Advent is a Time of Waiting

This Christmas season has been a little weird.  Christmas is always my favorite time of year, but even though I've been enjoying my tree and lights and Christmas music, it still hasn't felt quite like Christmas.  I'm not really sure why.  One thing I'm glad of, though, is that I'm together enough this year that Advent sermons about preparing aren't making me fall apart thinking of how I was preparing for nothing to happen.  That's probably some combination of the therapy this spring and the fact that we're actually getting somewhere this winter, even if we don't have anything to show for it yet.  I don't really care to analyze it too deeply, though; I'd rather just sit back and appreciate it.  I guess part of the weird feeling is that I feel like I'm doing a lot of that, sitting back and watching, rather than really being in the middle of things.  I'm not sure why I'm doing it, and there may be many things contributing, but I am.

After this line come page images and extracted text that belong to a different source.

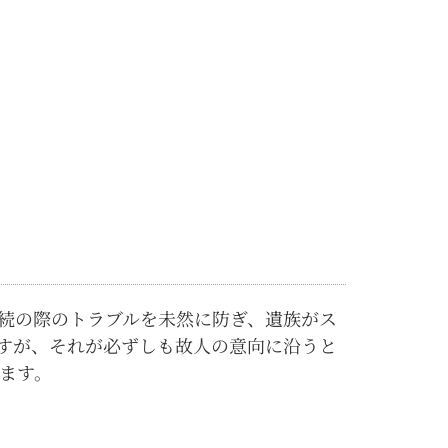
続の際のトラブルを未然に防ぎ、遺族がス
すが、それが必ずしも故人の意向に沿うと
ます。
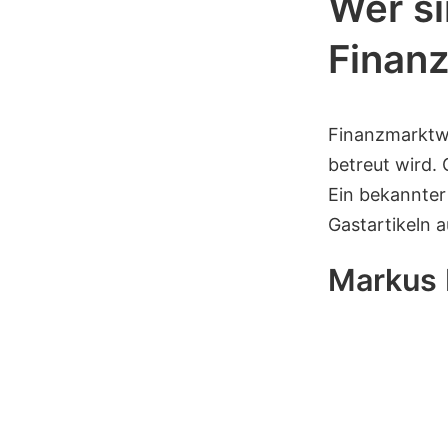
Wer si
Finan
Finanzmarktwe
betreut wird.
Ein bekannter
Gastartikeln 
Markus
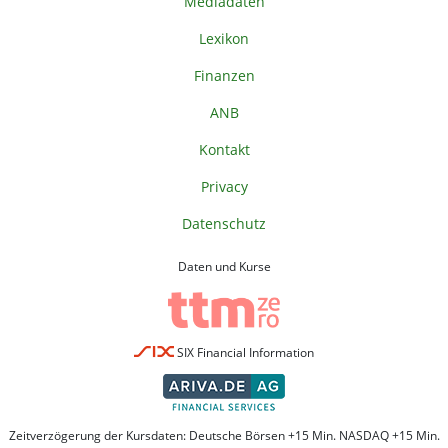
Mediadaten
Lexikon
Finanzen
ANB
Kontakt
Privacy
Datenschutz
Daten und Kurse
SIX Financial Information
Zeitverzögerung der Kursdaten: Deutsche Börsen +15 Min. NASDAQ +15 Min.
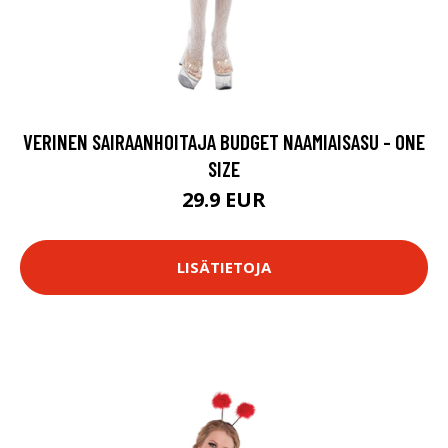
VERINEN SAIRAANHOITAJA BUDGET NAAMIAISASU - ONE
SIZE
29.9 EUR
LISÄTIETOJA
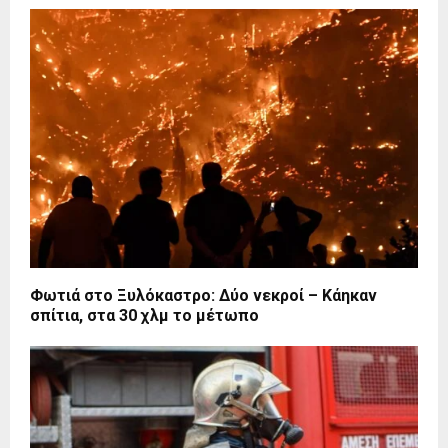
Φωτιά στο Ξυλόκαστρο: Δύο νεκροί – Κάηκαν
σπίτια, στα 30 χλμ το μέτωπο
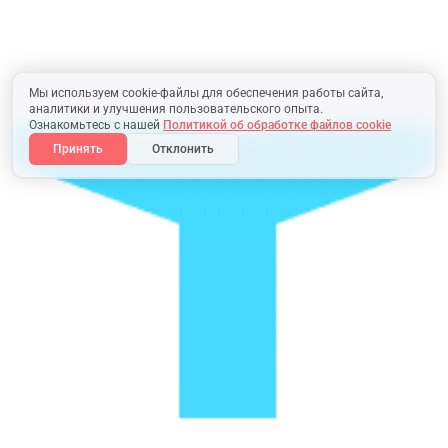
Мы используем cookie-файлы для обеспечения работы сайта,
аналитики и улучшения пользовательского опыта.
Ознакомьтесь с нашей
Политикой об обработке файлов cookie
Принять
Отклонить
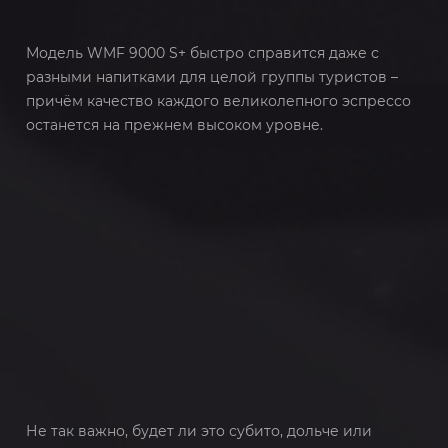
Модель WMF 9000 S+ быстро справится даже с
разными напитками для целой группы туристов –
причём качество каждого великолепного эспрессо
останется на прежнем высоком уровне.
Не так важно, будет ли это субито, дольче или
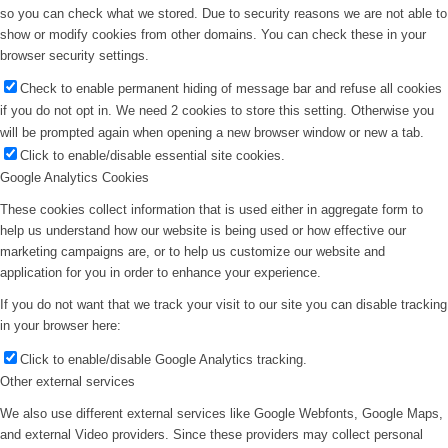
so you can check what we stored. Due to security reasons we are not able to
show or modify cookies from other domains. You can check these in your
browser security settings.
Check to enable permanent hiding of message bar and refuse all cookies
if you do not opt in. We need 2 cookies to store this setting. Otherwise you
will be prompted again when opening a new browser window or new a tab.
Click to enable/disable essential site cookies.
Google Analytics Cookies
These cookies collect information that is used either in aggregate form to
help us understand how our website is being used or how effective our
marketing campaigns are, or to help us customize our website and
application for you in order to enhance your experience.
If you do not want that we track your visit to our site you can disable tracking
in your browser here:
Click to enable/disable Google Analytics tracking.
Other external services
We also use different external services like Google Webfonts, Google Maps,
and external Video providers. Since these providers may collect personal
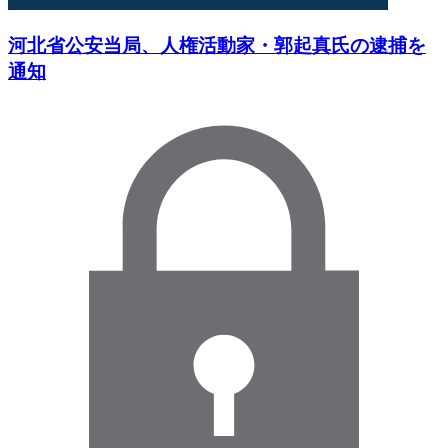
河北省公安当局、人権活動家・郭起真氏の逮捕を
通知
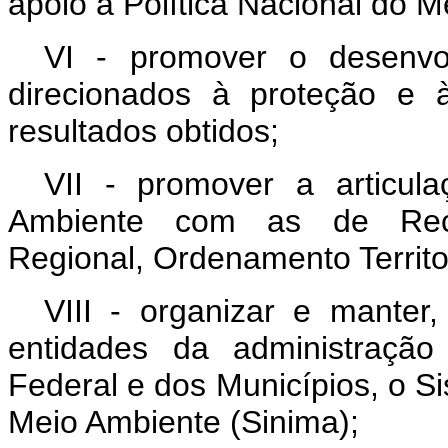
apoio à Política Nacional do 
VI - promover o desenvo
direcionados à proteção e 
resultados obtidos;
VII - promover a articul
Ambiente com as de Recur
Regional, Ordenamento Territor
VIII - organizar e mante
entidades da administração
Federal e dos Municípios, o S
Meio Ambiente (Sinima);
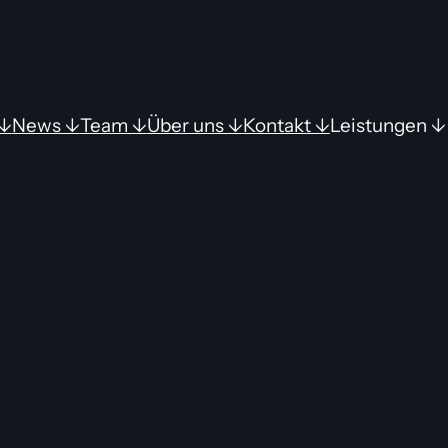
↓
News ↓
Team ↓
Über uns ↓
Kontakt ↓
Leistungen ↓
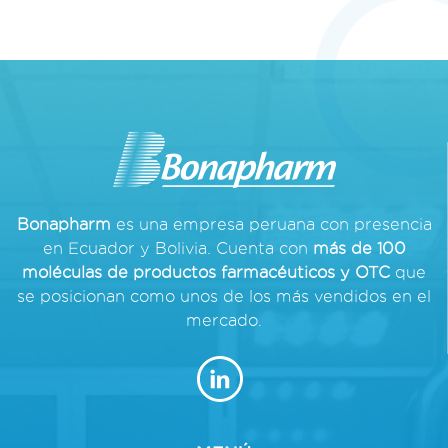
de
entradas
Bonapharm
es una empresa peruana con presencia
en Ecuador y Bolivia. Cuenta con
más de 100
moléculas de productos farmacéuticos y OTC
que
se posicionan como unos de los más vendidos en el
mercado.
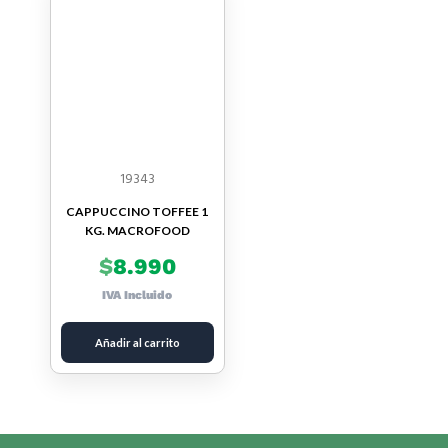
19343
CAPPUCCINO TOFFEE 1
KG. MACROFOOD
$
8.990
IVA Incluido
Añadir al carrito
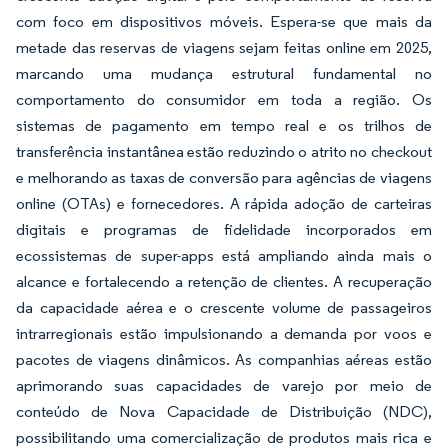
com foco em dispositivos móveis. Espera-se que mais da
metade das reservas de viagens sejam feitas online em 2025,
marcando uma mudança estrutural fundamental no
comportamento do consumidor em toda a região. Os
sistemas de pagamento em tempo real e os trilhos de
transferência instantânea estão reduzindo o atrito no checkout
e melhorando as taxas de conversão para agências de viagens
online (OTAs) e fornecedores. A rápida adoção de carteiras
digitais e programas de fidelidade incorporados em
ecossistemas de super-apps está ampliando ainda mais o
alcance e fortalecendo a retenção de clientes. A recuperação
da capacidade aérea e o crescente volume de passageiros
intrarregionais estão impulsionando a demanda por voos e
pacotes de viagens dinâmicos. As companhias aéreas estão
aprimorando suas capacidades de varejo por meio de
conteúdo de Nova Capacidade de Distribuição (NDC),
possibilitando uma comercialização de produtos mais rica e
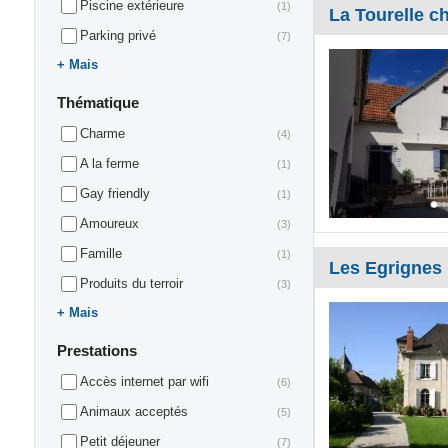
Piscine extérieure
(1)
La Tourelle c
Parking privé
(7)
Mais
Thématique
Charme
(4)
A la ferme
(1)
Gay friendly
(1)
Amoureux
(3)
Famille
(1)
Les Egrignes
Produits du terroir
(3)
Mais
Prestations
Accès internet par wifi
(6)
Animaux acceptés
(5)
Petit déjeuner
(7)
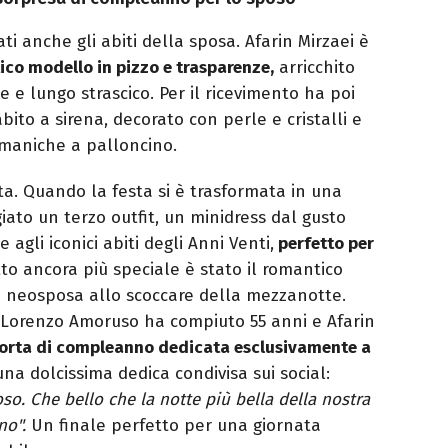
ati anche gli abiti della sposa. Afarin Mirzaei è
co modello in pizzo e trasparenze,
arricchito
e e lungo strascico. Per il ricevimento ha poi
ito a sirena, decorato con perle e cristalli e
 maniche a palloncino.
ta. Quando la festa si è trasformata in una
iato un terzo outfit, un minidress dal gusto
 agli iconici abiti degli Anni Venti,
perfetto per
to ancora più speciale è stato il romantico
a neosposa allo scoccare della mezzanotte.
i, Lorenzo Amoruso ha compiuto 55 anni e Afarin
torta di compleanno dedicata esclusivamente a
 dolcissima dedica condivisa sui social:
. Che bello che la notte più bella della nostra
no".
Un finale perfetto per una giornata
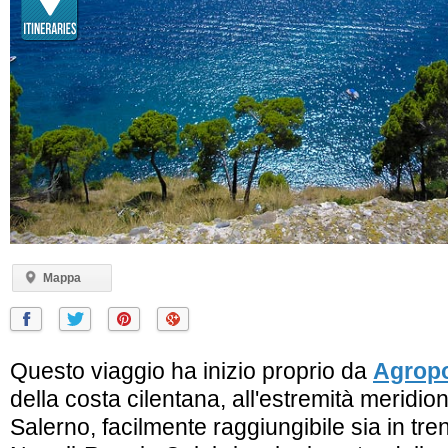
Mappa
Questo viaggio ha inizio proprio da
Agropo
della costa cilentana, all'estremità meridion
Salerno, facilmente raggiungibile sia in tren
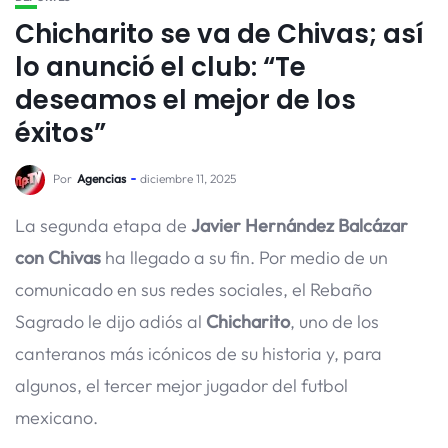
Chicharito se va de Chivas; así
lo anunció el club: “Te
deseamos el mejor de los
éxitos”
Por
Agencias
diciembre 11, 2025
La segunda etapa de
Javier Hernández Balcázar
con Chivas
ha llegado a su fin. Por medio de un
comunicado en sus redes sociales, el Rebaño
Sagrado le dijo adiós al
Chicharito
, uno de los
canteranos más icónicos de su historia y, para
algunos, el tercer mejor jugador del futbol
mexicano.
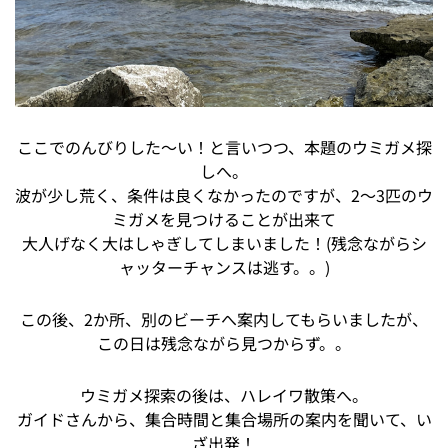
ここでのんびりした～い！と言いつつ、本題のウミガメ探
しへ。
波が少し荒く、条件は良くなかったのですが、2～3匹のウ
ミガメを見つけることが出来て
大人げなく大はしゃぎしてしまいました！(残念ながらシ
ャッターチャンスは逃す。。)
この後、2か所、別のビーチへ案内してもらいましたが、
この日は残念ながら見つからず。。
ウミガメ探索の後は、ハレイワ散策へ。
ガイドさんから、集合時間と集合場所の案内を聞いて、い
ざ出発！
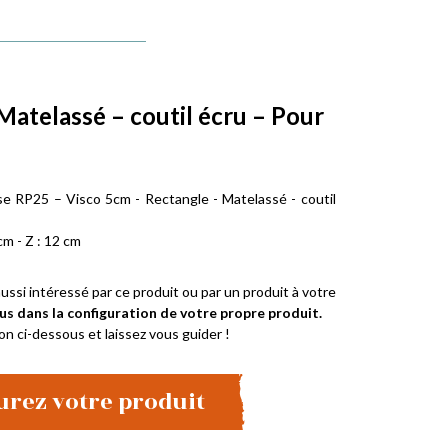
Matelassé – coutil écru – Pour
e RP25 – Visco 5cm - Rectangle - Matelassé - coutil
cm - Z : 12 cm
ussi intéressé par ce produit ou par un produit à votre
us dans la configuration de votre propre produit.
on ci-dessous et laissez vous guider !
urez votre produit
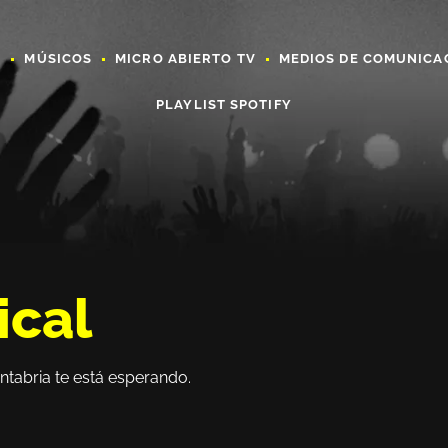
A
MÚSICOS
MICRO ABIERTO TV
MEDIOS DE COMUNICA
PLAYLIST SPOTIFY
ical
ntabria te está esperando.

OK, now that I'm done psychoanalyzing myself (for the moment, at least!), there are a couple of cool things I wanted to share on this, the eve of my next RE appointment.  One of them needs some background info unless you already know me pretty well IRL.  For those who have never met my dad, it pretty much says it all to say that he was a Marine Corps Drill Instructor at Parris Island before I was born and is currently a Command Sergeant Major with the National Guard, in his third deployment.  Although he and my stepmom needed ART to have my sister, he doesn't approve of me doing this blog because private information should stay private.  Because of this, it meant a LOT to open up Facebook on Monday to see a file he had sent me that was his receipt for donating to RESOLVE.

The other thing I wanted to share was a really powerful quote that ScubaGirl had posted:

The English language lacks the words to mourn an absence. For the loss of a parent, grandparent, spouse, child or friend, we have all manner of words and phrases, some helpful some not. Still we are conditioned to say something, even if it is only “I’m sorry for your loss.” But for an absence, for someone who was never there at all, we are wordless to capture that particular emptiness. For those who deeply want children and are denied them, those missing babies hover like silent ephemeral shadows over their lives. Who can describe the feel of a tiny hand that is never held?" ~Laura Bush

For those who stuck with me through the rambling, congratulations!  I'll post another update after the RE appointment tomorrow morning.